# Data in this exercise:
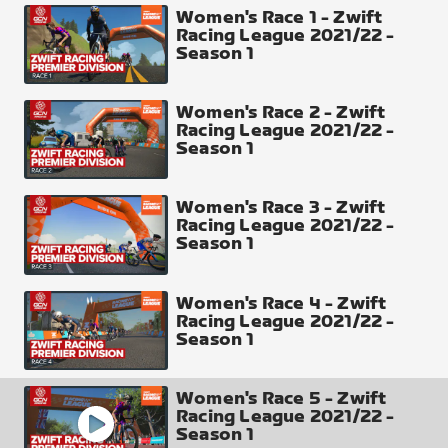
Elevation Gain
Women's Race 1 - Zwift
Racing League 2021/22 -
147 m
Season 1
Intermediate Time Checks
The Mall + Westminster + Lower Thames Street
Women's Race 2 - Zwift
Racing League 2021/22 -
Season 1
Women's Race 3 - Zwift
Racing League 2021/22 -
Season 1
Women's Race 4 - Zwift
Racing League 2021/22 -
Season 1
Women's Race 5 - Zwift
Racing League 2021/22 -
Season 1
...
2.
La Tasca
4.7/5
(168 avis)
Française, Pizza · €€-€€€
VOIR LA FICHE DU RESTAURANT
...
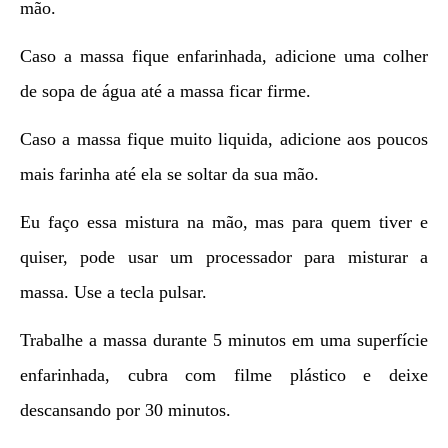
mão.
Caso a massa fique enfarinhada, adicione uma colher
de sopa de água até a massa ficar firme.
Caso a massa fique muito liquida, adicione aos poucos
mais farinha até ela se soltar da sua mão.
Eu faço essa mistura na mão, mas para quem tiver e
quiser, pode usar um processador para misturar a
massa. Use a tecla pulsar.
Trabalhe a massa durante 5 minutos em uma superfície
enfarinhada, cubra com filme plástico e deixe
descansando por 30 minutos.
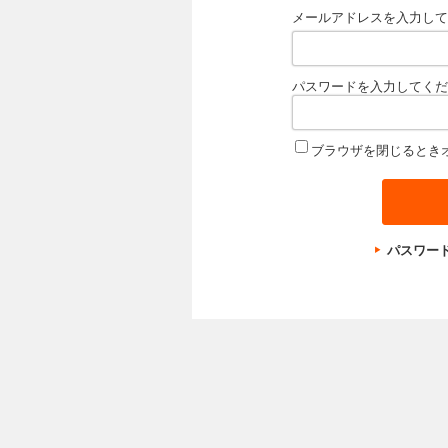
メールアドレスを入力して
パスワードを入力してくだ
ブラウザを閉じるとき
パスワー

# What needs to be done:
Look for "minutos" in each line of the material, then copy the lines where it is found.

# Solution below:
Trabalhe a massa durante 5 minutos em uma superfície
descansando por 30 minutos.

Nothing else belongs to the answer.